I’m rather curious to see how the EU’s privacy laws are going to handle this.
(Original article is from Fortune, but Yahoo Finance doesn’t have a paywall)
I’m rather curious to see how the EU’s privacy laws are going to handle this.
(Original article is from Fortune, but Yahoo Finance doesn’t have a paywall)
it’s crazy that “it’s too hard :(” has become an acceptable justification for just ignoring the law within tech circles
I’m not an AI expert, and I wouldn’t say it is too hard, but I believe removing a specific piece of data from a model is like trying to remove excess salt from a stew. You can add things to make the stew less salty but you can’t really remove the salt.
The alternative, which is a lot of effort but boo-hoo for big tech, is to throw out the model and start over without the data in question. These companies would do well to start with models built on public or royalty free data and then add more risky data on top of that (so you only have to rebake starting from the “public” version).

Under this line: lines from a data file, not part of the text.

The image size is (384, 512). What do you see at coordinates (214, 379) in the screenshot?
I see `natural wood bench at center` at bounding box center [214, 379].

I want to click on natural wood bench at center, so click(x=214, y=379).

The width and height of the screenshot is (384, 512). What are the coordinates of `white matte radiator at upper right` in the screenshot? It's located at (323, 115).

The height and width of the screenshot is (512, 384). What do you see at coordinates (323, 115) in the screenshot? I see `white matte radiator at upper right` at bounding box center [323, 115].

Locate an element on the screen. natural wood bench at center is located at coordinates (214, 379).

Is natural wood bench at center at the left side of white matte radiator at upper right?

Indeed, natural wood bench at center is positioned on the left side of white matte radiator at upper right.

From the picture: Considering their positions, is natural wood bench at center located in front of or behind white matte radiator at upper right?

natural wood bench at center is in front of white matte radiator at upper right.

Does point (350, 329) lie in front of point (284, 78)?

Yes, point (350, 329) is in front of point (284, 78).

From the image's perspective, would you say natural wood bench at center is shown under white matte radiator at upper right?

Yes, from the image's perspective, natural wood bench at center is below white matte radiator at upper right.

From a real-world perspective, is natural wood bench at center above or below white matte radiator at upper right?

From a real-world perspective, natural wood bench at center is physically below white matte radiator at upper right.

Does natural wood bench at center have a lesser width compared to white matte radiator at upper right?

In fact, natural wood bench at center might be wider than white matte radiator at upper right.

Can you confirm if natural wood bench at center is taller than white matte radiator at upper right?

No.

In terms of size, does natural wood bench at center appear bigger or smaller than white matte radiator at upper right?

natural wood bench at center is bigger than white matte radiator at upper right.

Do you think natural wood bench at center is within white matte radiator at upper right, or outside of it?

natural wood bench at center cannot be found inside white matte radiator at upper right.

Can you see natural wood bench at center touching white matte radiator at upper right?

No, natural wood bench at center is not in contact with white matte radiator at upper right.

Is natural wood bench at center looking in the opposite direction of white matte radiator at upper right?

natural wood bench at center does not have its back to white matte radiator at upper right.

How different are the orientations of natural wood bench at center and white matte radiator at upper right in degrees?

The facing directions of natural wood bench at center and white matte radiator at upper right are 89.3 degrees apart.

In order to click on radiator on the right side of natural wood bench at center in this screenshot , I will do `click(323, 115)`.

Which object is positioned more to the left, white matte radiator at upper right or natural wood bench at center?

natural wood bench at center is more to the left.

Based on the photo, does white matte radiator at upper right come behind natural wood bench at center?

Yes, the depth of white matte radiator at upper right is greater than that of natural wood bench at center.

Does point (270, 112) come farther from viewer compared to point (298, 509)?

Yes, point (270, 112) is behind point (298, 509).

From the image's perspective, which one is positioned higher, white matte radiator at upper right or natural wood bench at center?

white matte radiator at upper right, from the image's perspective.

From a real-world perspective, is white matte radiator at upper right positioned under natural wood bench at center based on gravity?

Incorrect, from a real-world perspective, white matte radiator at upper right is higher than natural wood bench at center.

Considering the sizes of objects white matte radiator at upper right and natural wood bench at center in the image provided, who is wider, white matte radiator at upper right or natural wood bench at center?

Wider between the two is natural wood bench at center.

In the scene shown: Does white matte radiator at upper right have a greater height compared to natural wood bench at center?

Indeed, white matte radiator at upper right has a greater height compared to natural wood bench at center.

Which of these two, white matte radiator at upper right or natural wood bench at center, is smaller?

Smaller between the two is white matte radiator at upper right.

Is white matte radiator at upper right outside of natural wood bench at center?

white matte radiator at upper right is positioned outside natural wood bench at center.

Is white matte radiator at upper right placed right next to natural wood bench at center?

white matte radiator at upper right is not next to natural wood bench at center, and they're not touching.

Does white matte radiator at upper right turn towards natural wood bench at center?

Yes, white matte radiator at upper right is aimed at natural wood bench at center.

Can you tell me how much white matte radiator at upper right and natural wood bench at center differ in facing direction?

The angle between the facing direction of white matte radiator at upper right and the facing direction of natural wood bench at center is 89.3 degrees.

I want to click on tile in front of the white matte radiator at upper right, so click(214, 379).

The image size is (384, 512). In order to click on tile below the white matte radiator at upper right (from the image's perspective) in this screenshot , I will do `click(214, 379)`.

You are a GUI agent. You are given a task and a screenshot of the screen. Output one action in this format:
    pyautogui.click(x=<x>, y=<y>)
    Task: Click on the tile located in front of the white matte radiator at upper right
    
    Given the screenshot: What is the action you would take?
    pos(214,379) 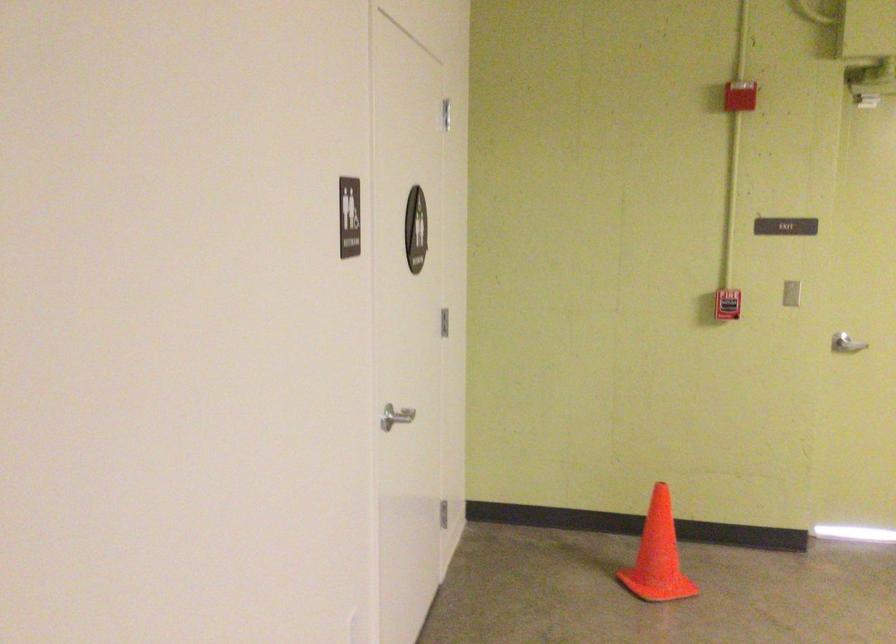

sounds like big tech shouldn’t have spent the last decade investing in a kitchen refit so that they could make stew really well but nothing else
If there’s something illegal in your dish, you throw it out. It’s not a question. I don’t care that you spent a lot of time and money on it. “I spent a lot of time preparing the circumstances leading to this crime” is not an excuse, neither is “if I have to face consequences for committing this crime, I might lose money”.
Perhaps long pig stew could serve as an apt comparison, lol
Fuck no.
It’s illegal to be gay in many places, should we throw out any AI that isn’t homophobic as shit?
Replace salt with poison or an allergenic substance and if fully holds. If a batch has been contaminated, then yes, you should try again.
But now that the cat is out of the bag, other companies are less willing to let something be scrap able due to how valuable it can be.
I think big tech knew this, that they can only build these models on unfiltered data before the AI craze.
It will probably be way shittier without all the private data they put in the first time too.
I work in this field a good bit, and you’re largely correct. That’s a great analogy of trying to remove salt from a stew. The only issue with that analogy is that that’s technically possible still by distilling the stew and recovering the salt. Even though it would destroy the stew.
At the point that pii data is in the model, it’s fully baked. It’d be like trying to get the eggs out of a baked cake. The chemical composition has changed into something else completely.
That’s how building a model works today. Like baking a cake.
I’m order to remove or even identify pii data in ML models or LLMs today, we’d need a whole new way of baking a cake that would keep the eggs separate from the cake until just before you tried to take a bite out of it. The tools today don’t allow you to do anything like that. They bake you a complete cake.
Something to take in mind is that yes, they would need to retrain the models from zero, but if they did it in any kind of basic decent method they should have backups and versions of the data they used to train and they would need to retrain everything with a subset of the original data. Then, the optimizations they have already applied to the system should be able to be reapplied in the same manner and the product should be somewhat similar. Another thing would be to design a de training process, where you generate an input from the “must be deleted” input that when trained acts as some sort of “negative input” and the model ends up in the same place it would have ended up if it were not trained with the “must be deleted” data.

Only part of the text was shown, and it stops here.